Un homme lit.
Un homme lit. — SUPERSTOCK/SUPERSTOCK/SIPA

EDUCATION

Un jeune Français sur dix en difficulté de lecture, un sur 20 est illettré

Selon une étude du ministère de l'Education, un jeune Français sur vingt est en situation d'illettrisme

Plus d’un jeune Français sur dix est « en difficulté de lecture » et un sur vingt en situation d’ illettrisme, révèle ce jeudi une étude du ministère de l’ Education, qui s’appuie sur des tests conduits auprès des 713.000 participants à la Journée Défense et citoyenneté en 2018.

Sur ces jeunes âgés de 16 à 25 ans, 11,5 % « sont en difficulté de lecture », indique une note de la Direction de l’évaluation, de la prospective et de la performance (Depp), qui dépend du ministère de l’Education.

«Un déficit important de vocabulaire»

Ceux qui rencontrent les difficultés les plus sévères et qui représentent 5,2 % de l’ensemble « peuvent être considérés en situation d’illettrisme » caractérisé notamment par « un déficit important de vocabulaire ».

Les jeunes du niveau au-dessus (6,3 % de l’ensemble) ont, quant à eux, « un niveau lexical oral correct, mais ne parviennent pas à comprendre les textes écrits ».

77,6 % des jeunes évalués sont des « lecteurs efficaces »

On trouve ensuite, selon les données de l’enquête, 10,9 % de jeunes « aux acquis limités », qui « parviennent à compenser leurs difficultés pour accéder à un certain niveau de compréhension ». Pour ces profils, la lecture « reste une activité laborieuse mais qu’ils savent mettre en œuvre pour en retirer les fruits ». Quelque 77,6 % de jeunes sont enfin des « lecteurs efficaces », selon la Depp.
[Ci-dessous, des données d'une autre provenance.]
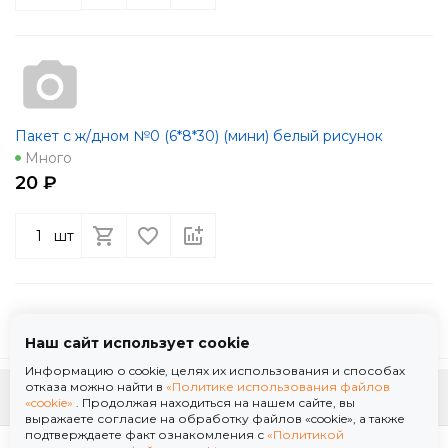
Пакет с ж/дном №0 (6*8*30) (мини) белый рисунок
Много
20 ₽
шт
Наш сайт использует cookie
Информацию о cookie, целях их использования и способах
отказа можно найти в
«Политике использования файлов
К началу страницы
«cookie»
. Продолжая находиться на нашем сайте, вы
выражаете согласие на обработку файлов «cookie», а также
подтверждаете факт ознакомления с
«Политикой
Политика использования файлов «cookie»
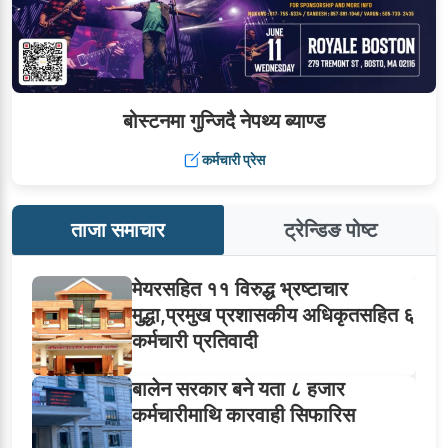
बोस्टनमा गुन्जिदै नेपथ्य ब्याण्ड
कर्मचारी प्रेस
ताजा समाचार
ट्रेन्डिङ पोष्ट
मेयरसहित ११ विरुद्ध भ्रष्टाचार
मुद्धा,प्रमुख प्रशासकीय अधिकृतसहित ६
कर्मचारी प्रतिवादी
बालेन सरकार बने यता ८ हजार
कर्मचारीमाथि कारवाही सिफारिस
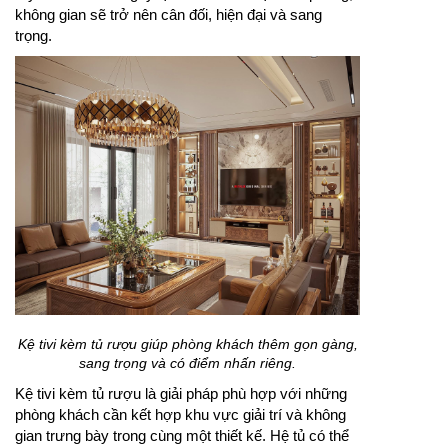
không gian sẽ trở nên cân đối, hiện đại và sang
trọng.
Kệ tivi kèm tủ rượu giúp phòng khách thêm gọn gàng,
sang trọng và có điểm nhấn riêng.
Kệ tivi kèm tủ rượu là giải pháp phù hợp với những
phòng khách cần kết hợp khu vực giải trí và không
gian trưng bày trong cùng một thiết kế. Hệ tủ có thể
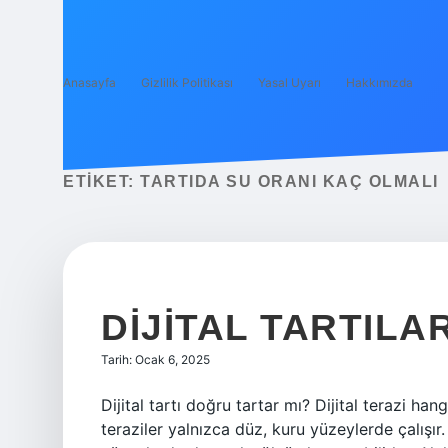
Anasayfa
Gizlilik Politikası
Yasal Uyarı
Hakkımızda
ETIKET:
TARTIDA SU ORANI KAÇ OLMALI
DIJITAL TARTIL
Tarih: Ocak 6, 2025
Dijital tartı doğru tartar mı? Dijital terazi han
teraziler yalnızca düz, kuru yüzeylerde çalışır.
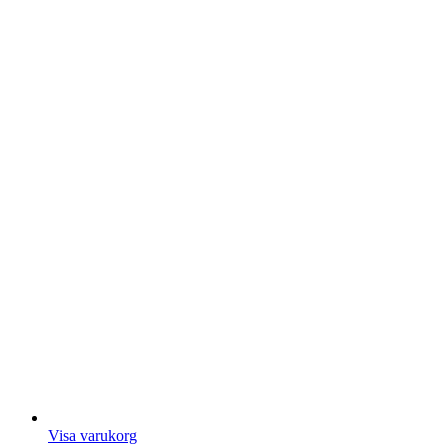
Visa varukorg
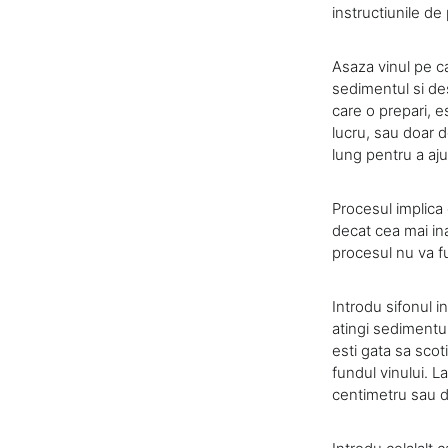
instructiunile de
Asaza vinul pe car
sedimentul si des
care o prepari, e
lucru, sau doar d
lung pentru a aju
Procesul implica 
decat cea mai inal
procesul nu va f
Introdu sifonul i
atingi sedimentul
esti gata sa scoti
fundul vinului. L
centimetru sau d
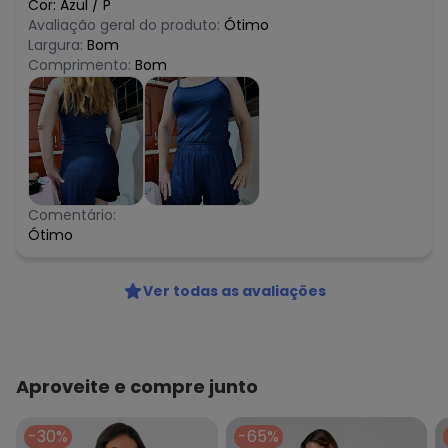
Cor:
Azul
/
P
Avaliação geral do produto:
Ótimo
Largura:
Bom
Comprimento:
Bom
Comentário:
Ótimo
Ver todas as avaliações
Aproveite e compre junto
-30%
-65%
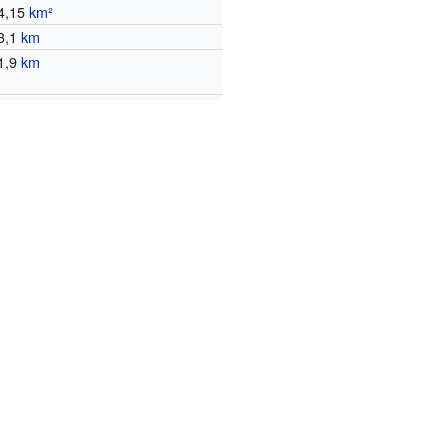
4,15
km²
3,1
km
1,9
km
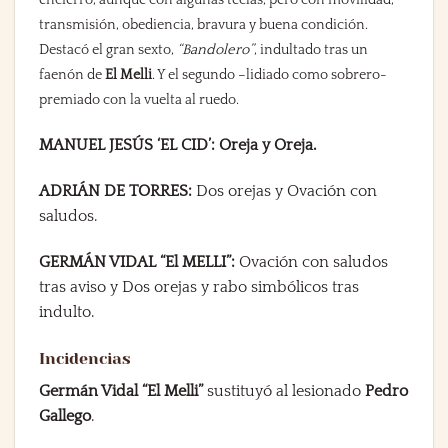
encierro, aunque con algunas teclas, pero con movilidad,
transmisión, obediencia, bravura y buena condición.
Destacó el gran sexto,
“Bandolero”
, indultado tras un
faenón de
El Melli
. Y el segundo –lidiado como sobrero-
premiado con la vuelta al ruedo.
MANUEL JESÚS ‘EL CID’: Oreja y Oreja.
ADRIÁN DE TORRES:
Dos orejas y Ovación con
saludos.
GERMÁN VIDAL “El MELLI”:
Ovación con saludos
tras aviso y Dos orejas y rabo simbólicos tras
indulto.
Incidencias
Germán Vidal “El Melli”
sustituyó al lesionado
Pedro
Gallego
.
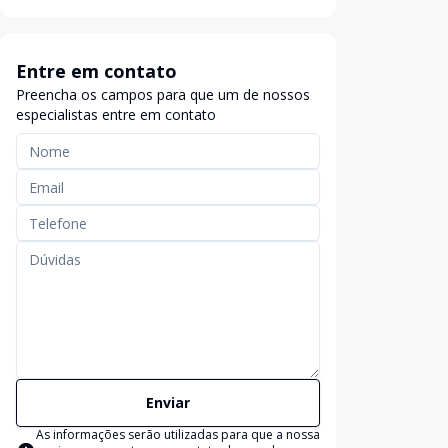
Entre em contato
Preencha os campos para que um de nossos
especialistas entre em contato
Enviar
As informações serão utilizadas para que a nossa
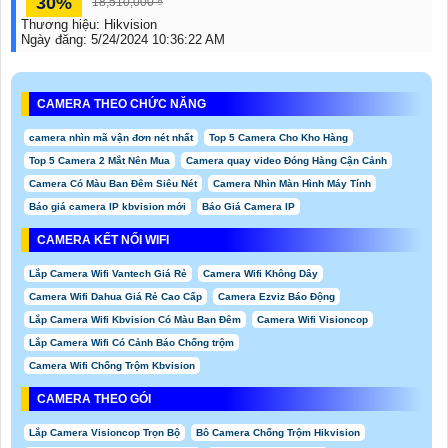
30%
18,510,000 ₫
Thương hiệu:
Hikvision
Ngày đăng:
5/24/2024 10:36:22 AM
CAMERA THEO CHỨC NĂNG
camera nhìn mã vận đơn nét nhất
Top 5 Camera Cho Kho Hàng
Top 5 Camera 2 Mắt Nên Mua
Camera quay video Đóng Hàng Cận Cảnh
Camera Có Màu Ban Đêm Siêu Nét
Camera Nhìn Màn Hình Máy Tính
Báo giá camera IP kbvision mới
Báo Giá Camera IP
CAMERA KẾT NỐI WIFI
Lắp Camera Wifi Vantech Giá Rẻ
Camera Wifi Không Dây
Camera Wifi Dahua Giá Rẻ Cao Cấp
Camera Ezviz Báo Động
Lắp Camera Wifi Kbvision Có Màu Ban Đêm
Camera Wifi Visioncop
Lắp Camera Wifi Có Cảnh Báo Chống trộm
Camera Wifi Chống Trộm Kbvision
CAMERA THEO GÓI
Lắp Camera Visioncop Trọn Bộ
Bô Camera Chống Trộm Hikvision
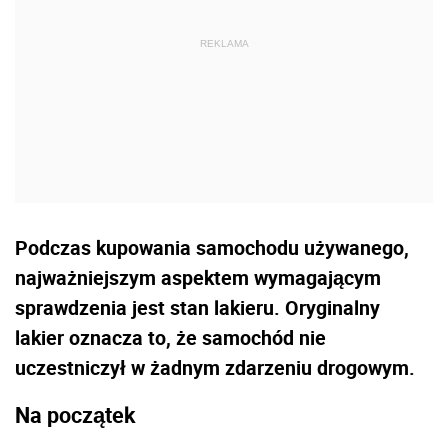
Podczas kupowania samochodu używanego,
najważniejszym aspektem wymagającym
sprawdzenia jest stan lakieru. Oryginalny
lakier oznacza to, że samochód nie
uczestniczył w żadnym zdarzeniu drogowym.
Na początek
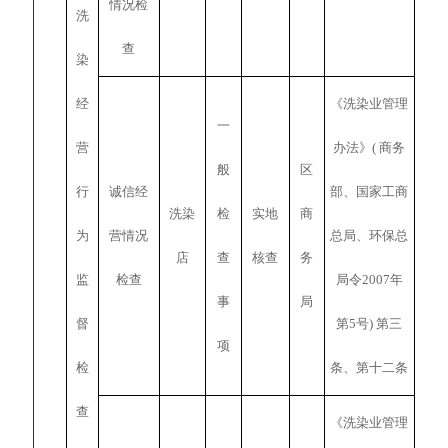
情况检
洗
查
染
经
《洗染业管理
一
营
办法》( 商务
般
区
行
诚信经
部、国家工商
洗染
检
实地
商
为
营情况
总局、环保总
店
查
核查
务
监
检查
局令2007年
事
局
督
第5号) 第三
项
检
条、第十二条
查
《洗染业管理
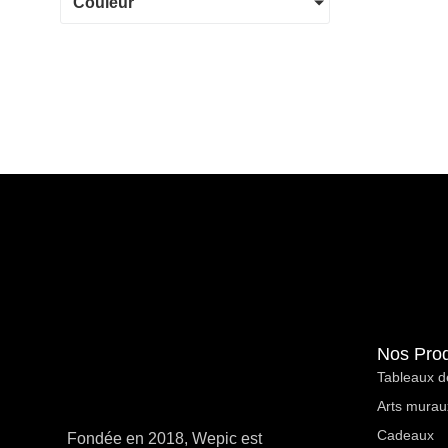
Couleur
Nos Prod
Tableaux d
Arts murau
Cadeaux
Fondée en 2018, Wepic est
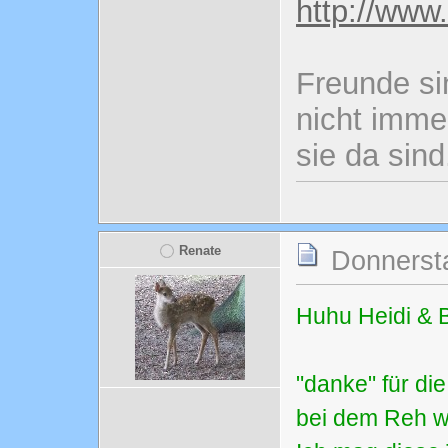
http://www
Freunde si
nicht imme
sie da sind
Renate
Donnersta
Huhu Heidi & 
"danke" für di
bei dem Reh w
Sans surprise, les jeunes en difficulté de lecture sont « de moins en moins nombreux à mesure que le niveau d’étude s’élève », souligne l’étude. Ils représentent 45,8 % chez ceux qui n’ont pas dépassé le niveau collège et 4,7 % chez ceux qui déclarent suivre ou avoir suivi une filière générale ou technologique au lycée.

Les filles moins en difficulté que les garçons

Par ailleurs le pourcentage de jeunes en difficulté est très différent selon le sexe : 13,2 % des garçons contre 9,6 % des filles, poursuit l’enquête, qui est menée tous les ans depuis 2009.

La fréquence des difficultés de lecture est enfin plus prononcée dans les départements du Nord et certains en Ile-de-France (17,2 % de jeunes en difficulté de lecture dans l’Aisne, 15,4 % dans la Somme, 12,3 % en Seine-Saint-Denis).